By Lee Hedgepeth
Alabama Political Reporter
OPELIKA – According to court documents, the Lee County Grand Jury currently investigating public corruption in the Alabama Legislature will reconvene next week, May 13-15 at the Lee County Courthouse.
While the dates of the Grand Jury’s meetings are typically kept under wraps, the Attorney General’s Office was forced to reveal the upcoming dates because of an ongoing paperwork battle with indicted Representative Barry Moore, R-Enterprise, through his lawyers, which include former Democratic Lt. Gov. Bill Baxley.
Moore was indicted by the Lee County Grand Jury late last month.
Baxley filed a motion to dismiss the charges against Moore, claiming, among much else, that the prosecution is politically motivated, aimed at influencing the upcoming June 3 GOP primary, in which Moore is set to face challenger Joshua Pipkin.
This motion forced the Attorney General’s Office to file a brief asking that the hearing about Baxley’s move be scheduled after the Lee County Grand Jury reconvenes next week, revealing the dates to the public in the process.
The charges against Moore involve his perjuring himself during an investigation of a conversation he had with Pipkin in which the Representative relayed threats initiated by Speaker Hubbard regarding the loss of 100 jobs in the county unless Moore was guaranteed the Republican nomination. Moore, who in the recorded phone call said Hubbard would rain “holy hell” on Pipkin if he continues his run, has denied that he lied during the investigation. He did though, tell investigators he had not relayed any threats, including during the conversation in question.
Hubbard has said that Moore’s arrest is part of a politically motivated scheme to tear down conservatives, though the prosecution is being carried out by the Republican AG’s Office.
Speaking to Alabama Media Group’s John Archibald about the Moore-Pipkin phone conversation and the allegations surrounding it, Speaker Hubbard has said that he has done nothing wrong, though he “acknowledged a desire” to protect GOP incumbents.

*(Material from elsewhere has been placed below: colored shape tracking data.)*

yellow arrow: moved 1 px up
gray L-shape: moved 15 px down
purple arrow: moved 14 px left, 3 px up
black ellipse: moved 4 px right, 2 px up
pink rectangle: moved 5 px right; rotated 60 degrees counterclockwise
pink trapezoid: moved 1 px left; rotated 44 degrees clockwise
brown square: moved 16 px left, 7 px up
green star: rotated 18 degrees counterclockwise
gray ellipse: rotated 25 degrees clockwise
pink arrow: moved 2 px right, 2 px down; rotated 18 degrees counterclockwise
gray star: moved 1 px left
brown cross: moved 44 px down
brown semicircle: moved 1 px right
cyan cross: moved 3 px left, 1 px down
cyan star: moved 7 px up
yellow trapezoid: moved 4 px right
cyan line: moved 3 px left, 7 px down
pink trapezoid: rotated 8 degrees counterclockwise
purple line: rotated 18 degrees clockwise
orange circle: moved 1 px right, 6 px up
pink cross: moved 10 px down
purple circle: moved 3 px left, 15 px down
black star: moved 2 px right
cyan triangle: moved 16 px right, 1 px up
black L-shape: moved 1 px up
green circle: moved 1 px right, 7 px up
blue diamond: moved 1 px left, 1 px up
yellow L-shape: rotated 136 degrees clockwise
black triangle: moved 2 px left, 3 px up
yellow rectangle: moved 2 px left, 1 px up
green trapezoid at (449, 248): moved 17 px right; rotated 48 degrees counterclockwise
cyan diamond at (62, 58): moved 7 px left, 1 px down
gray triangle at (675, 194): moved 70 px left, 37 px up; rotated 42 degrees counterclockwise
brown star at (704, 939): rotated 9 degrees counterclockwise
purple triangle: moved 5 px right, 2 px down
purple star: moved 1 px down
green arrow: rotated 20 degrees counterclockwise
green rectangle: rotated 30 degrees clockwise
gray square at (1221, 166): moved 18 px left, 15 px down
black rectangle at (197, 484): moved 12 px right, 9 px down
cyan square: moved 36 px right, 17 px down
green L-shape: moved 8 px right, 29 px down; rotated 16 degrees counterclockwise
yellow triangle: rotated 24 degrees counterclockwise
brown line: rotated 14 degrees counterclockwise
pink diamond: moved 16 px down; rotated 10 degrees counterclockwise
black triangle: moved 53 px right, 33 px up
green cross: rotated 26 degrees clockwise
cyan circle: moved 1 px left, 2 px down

“Do we do any type of bluffing? Sure,” Hubbard told Archibald. “that goes on all the time in politics. You say all kinds of stuff to get people not to run against you… When you are in a firefight, you know the people in the foxhole with you. If I didn’t support my guys I think I would be a pretty lousy speaker.”
The only other action that has been taken publicly in relation to the grand jury was the plea deal involving former Representative Greg Wren.
Wren was arrested in the beginning of April and convicted of using his office for personal gain, pleading guilty to the misdemeanor charge in exchange for his cooperation in the Lee County investigation. Wren obtained confidential Medicaid documents from the Legislative Fiscal Office and illegally provided them to executives at RxAlly, a company from which he received $8,000 a month under a consulting contract.
Representative Wren also successfully introduced language into last year’s General Fund Budget that gave RxAlly’s affiliate, American Pharmacy Cooperative, Inc., a complete monopoly over some Medicaid programs in the State, a move that provided thousands of new customers to pharmaceutical companies.
Speaker Hubbard was also mentioned in court documents in Wren’s case too, being the only person named in the plea agreement besides Wren.
The statement of facts agreed to by Wren under penalty of perjury say that Hubbard “endorsed” the language and that he himself had a financial relationship with APCI, though he had not told Wren and other involved legislators. It also asserts that Hubbard “directed staff” to add the language to the budget.
Hubbard has admitted that he knew when he walked in the chamber that the language granted APCI a monopoly, though he maintains that he has done nothing wrong, claiming he “did no work” for APCI in Alabama, and that he would’ve gotten paid either way.
Lee County Circuit Court Judge Jacob Walker III issued an order Friday setting the hearing for Moore’s motion for May 20, granting the State’s request for the hearing to be after the Grand Jury session.